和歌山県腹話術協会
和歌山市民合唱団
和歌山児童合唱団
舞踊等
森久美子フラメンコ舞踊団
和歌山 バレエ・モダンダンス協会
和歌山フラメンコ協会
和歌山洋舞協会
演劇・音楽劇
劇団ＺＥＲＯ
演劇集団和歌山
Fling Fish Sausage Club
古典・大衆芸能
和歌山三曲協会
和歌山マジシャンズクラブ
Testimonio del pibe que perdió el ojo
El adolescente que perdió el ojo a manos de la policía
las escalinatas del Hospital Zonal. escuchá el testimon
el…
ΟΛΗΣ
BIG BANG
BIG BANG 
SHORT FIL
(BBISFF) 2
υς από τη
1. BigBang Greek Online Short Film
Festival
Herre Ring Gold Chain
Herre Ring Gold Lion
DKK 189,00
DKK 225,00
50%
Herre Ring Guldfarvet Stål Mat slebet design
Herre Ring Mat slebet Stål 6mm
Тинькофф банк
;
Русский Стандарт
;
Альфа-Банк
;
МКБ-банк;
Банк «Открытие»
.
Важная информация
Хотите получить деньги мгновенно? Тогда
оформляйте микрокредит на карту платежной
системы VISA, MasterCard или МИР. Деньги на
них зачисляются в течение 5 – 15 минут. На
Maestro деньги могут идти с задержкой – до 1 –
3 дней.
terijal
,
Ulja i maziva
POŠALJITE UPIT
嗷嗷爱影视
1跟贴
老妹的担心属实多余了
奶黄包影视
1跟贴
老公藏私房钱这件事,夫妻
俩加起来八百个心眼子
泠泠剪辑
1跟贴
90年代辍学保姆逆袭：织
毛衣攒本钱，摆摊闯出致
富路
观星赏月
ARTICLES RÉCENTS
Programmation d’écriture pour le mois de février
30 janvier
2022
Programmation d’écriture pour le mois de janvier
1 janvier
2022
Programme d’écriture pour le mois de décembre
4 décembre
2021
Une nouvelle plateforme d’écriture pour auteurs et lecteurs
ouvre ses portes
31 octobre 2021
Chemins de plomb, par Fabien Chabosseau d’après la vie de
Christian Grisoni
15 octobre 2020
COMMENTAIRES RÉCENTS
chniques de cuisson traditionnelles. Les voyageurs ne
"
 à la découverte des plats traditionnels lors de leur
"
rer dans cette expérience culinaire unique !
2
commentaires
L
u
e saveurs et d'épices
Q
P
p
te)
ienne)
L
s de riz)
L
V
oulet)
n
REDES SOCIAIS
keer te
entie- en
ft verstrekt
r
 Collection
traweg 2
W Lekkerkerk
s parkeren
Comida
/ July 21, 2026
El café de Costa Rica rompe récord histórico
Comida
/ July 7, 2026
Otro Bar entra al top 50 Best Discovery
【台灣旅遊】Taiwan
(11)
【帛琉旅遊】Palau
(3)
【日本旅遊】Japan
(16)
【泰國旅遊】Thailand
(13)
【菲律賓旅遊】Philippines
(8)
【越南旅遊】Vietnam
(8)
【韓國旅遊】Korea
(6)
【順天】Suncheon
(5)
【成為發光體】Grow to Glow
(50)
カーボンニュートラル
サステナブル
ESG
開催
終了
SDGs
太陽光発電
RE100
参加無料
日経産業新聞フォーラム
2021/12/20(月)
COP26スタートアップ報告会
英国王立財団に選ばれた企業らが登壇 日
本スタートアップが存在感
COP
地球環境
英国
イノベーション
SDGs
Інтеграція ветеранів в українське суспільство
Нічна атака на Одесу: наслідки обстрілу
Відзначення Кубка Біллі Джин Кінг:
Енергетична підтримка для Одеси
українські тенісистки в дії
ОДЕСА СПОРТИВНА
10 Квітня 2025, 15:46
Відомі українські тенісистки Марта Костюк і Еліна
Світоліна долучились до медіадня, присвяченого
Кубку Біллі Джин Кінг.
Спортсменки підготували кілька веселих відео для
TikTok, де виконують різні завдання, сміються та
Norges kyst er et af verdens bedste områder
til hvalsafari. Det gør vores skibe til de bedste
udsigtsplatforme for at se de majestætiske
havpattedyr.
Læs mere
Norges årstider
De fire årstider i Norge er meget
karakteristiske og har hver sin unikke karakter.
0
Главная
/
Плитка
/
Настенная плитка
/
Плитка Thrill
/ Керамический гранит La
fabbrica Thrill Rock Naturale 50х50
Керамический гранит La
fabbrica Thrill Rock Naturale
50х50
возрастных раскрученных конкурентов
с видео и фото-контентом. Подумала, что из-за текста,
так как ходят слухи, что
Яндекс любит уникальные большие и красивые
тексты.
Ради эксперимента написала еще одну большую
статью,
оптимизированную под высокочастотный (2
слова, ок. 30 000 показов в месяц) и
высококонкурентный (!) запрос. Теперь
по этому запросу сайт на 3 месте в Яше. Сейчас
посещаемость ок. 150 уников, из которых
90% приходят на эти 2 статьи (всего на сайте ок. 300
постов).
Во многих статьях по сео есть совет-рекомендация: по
◇ ◇ ◇ ◇
Task requirements:
Answer with a number only. How many lines in the records include the word "Naturale"?

Exercise solution:
2